Des hackers iraniens ciblent un grand fabricant sud-coréen d’électronique

Des hackers iraniens ciblent un grand fabricant sud-coréen d'électronique

Le groupe de pirates informatiques lié à l’Iran, MuddyWater (également connu sous les noms Seedworm ou Static Kitten), mène une vaste opération d’espionnage numérique. Cette campagne vise au moins neuf organisations importantes dans divers secteurs et pays.

Les victimes incluent un fabricant majeur d’électronique en Corée du Sud, des agences gouvernementales, un aéroport international au Moyen-Orient, des industriels en Asie et des établissements d’enseignement.

Les experts de Symantec précisent que les assaillants ont pénétré le réseau d’un grand fabricant sud-coréen d’électronique pendant une semaine en février 2026.

L’équipe Threat Hunter de Symantec juge que les pirates poursuivent des objectifs d’intelligence. Ils volent des biens industriels et intellectuels, mènent un espionnage gouvernemental et accèdent aux clients en aval ou aux réseaux d’entreprises.

Abus de Fortemedia et SentinelOne

Les attaquants exploitent massivement le DLL sideloading. Cette méthode force un logiciel légitime et signé à charger des bibliothèques malveillantes.

Deux exécutables légitimes servent de vecteur : fmapp.exe, un utilitaire audio de Fortemedia, et sentinelmemoryscanner.exe, un composant de SentinelOne.

Les DLL malveillantes, fmapp.dll et sentinelagentcore.dll, intègrent ChromElevator. Cet outil dérobe les données des navigateurs basés sur Chrome.

Symantec observe que PowerShell, employé dans les attaques passées de Seedworm, joue encore un rôle clé.
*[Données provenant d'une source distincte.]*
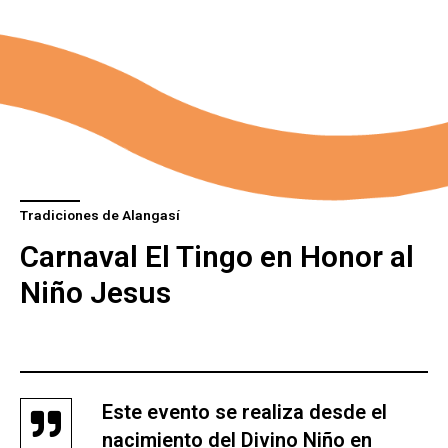
Tradiciones de Alangasí
Carnaval El Tingo en Honor al
Niño Jesus
Este evento se realiza desde el
nacimiento del Divino Niño en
Les charges utiles passent par des chargeurs Node.js au lieu d’un contrôle direct.

PowerShell capture des captures d’écran, mène des repérages, récupère des charges supplémentaires, assure la persistance, dérobe des identifiants et crée des tunnels SOCKS5.

Attaque sur l’entreprise coréenne

Symantec rapporte que l’offensive contre le fabricant sud-coréen s’étend du 20 au 27 février. Les chercheurs taisent le nom de la cible.

Seedworm débute par une reconnaissance des hôtes et domaines. Puis les pirates énumèrent les antivirus via WMI, saisissent des captures d’écran et téléchargent d’autres malwares.

Le vol d’identifiants repose sur de faux invites Windows, le pillage des ruches de registre (SAM/SECURITY/SYSTEM) et des outils d’abus de tickets Kerberos.

Les assaillants modifient le registre pour la persistance. Les balises émettent un signal toutes les 90 secondes. Les binaires sideloadés se relancent sans cesse pour conserver l’accès.

Les chercheurs notent une cadence typique d’implants automatisés, sans présence continue des opérateurs.

Les pirates exfiltrent les données via sendit.sh, un service public de partage de fichiers. Cette ruse masque l’activité malveillante sous un trafic banal.

Symantec souligne l’expansion géographique des assaillants, leur maturité opérationnelle et leur recours à des outils légitimes. Ces choix favorisent des attaques plus discrètes.